#### Problem to solve
Within the data below, copy each line where the string "produzioni" is found.

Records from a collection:
◇ ◇ ◇

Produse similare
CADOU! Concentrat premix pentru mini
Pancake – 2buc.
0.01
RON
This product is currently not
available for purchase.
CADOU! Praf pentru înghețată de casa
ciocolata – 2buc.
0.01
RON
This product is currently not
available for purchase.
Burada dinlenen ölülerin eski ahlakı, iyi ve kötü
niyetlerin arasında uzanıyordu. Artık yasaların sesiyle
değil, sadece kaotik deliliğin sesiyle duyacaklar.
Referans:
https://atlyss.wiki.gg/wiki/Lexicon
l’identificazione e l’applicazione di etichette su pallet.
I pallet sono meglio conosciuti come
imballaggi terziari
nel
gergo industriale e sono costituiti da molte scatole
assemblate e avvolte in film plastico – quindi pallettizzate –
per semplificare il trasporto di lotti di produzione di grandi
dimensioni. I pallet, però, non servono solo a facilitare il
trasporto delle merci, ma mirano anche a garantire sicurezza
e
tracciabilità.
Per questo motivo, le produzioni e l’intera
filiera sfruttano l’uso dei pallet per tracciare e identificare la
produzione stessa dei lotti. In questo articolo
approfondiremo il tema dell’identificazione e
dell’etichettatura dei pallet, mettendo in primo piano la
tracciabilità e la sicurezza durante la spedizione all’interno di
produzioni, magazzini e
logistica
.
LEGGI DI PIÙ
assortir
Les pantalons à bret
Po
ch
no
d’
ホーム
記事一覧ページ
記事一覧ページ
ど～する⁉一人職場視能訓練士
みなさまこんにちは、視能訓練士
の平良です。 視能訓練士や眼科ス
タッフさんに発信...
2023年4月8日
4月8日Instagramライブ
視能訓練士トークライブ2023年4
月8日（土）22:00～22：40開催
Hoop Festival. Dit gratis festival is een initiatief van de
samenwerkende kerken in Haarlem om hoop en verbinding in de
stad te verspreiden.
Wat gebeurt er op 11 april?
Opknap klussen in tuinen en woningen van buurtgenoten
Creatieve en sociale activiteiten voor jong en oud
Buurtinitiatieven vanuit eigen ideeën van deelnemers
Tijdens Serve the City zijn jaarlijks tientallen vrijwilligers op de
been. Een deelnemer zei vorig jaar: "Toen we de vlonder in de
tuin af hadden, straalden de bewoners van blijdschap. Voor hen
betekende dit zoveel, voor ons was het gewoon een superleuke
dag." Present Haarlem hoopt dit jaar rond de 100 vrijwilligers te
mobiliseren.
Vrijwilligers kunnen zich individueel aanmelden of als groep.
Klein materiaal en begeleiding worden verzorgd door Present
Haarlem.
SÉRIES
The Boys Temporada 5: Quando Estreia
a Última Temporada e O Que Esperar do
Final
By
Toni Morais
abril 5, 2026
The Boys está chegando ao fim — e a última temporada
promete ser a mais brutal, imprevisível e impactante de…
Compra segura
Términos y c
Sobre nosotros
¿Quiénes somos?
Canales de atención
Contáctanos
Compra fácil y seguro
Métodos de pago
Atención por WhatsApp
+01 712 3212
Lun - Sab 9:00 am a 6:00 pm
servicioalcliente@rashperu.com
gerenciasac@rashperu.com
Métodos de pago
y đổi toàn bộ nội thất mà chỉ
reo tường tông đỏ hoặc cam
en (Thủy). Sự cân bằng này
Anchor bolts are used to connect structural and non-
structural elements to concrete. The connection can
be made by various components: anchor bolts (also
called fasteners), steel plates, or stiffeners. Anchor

◇ ◇ ◇

#### Answer box
Per questo motivo, le produzioni e l’intera
produzioni, magazzini e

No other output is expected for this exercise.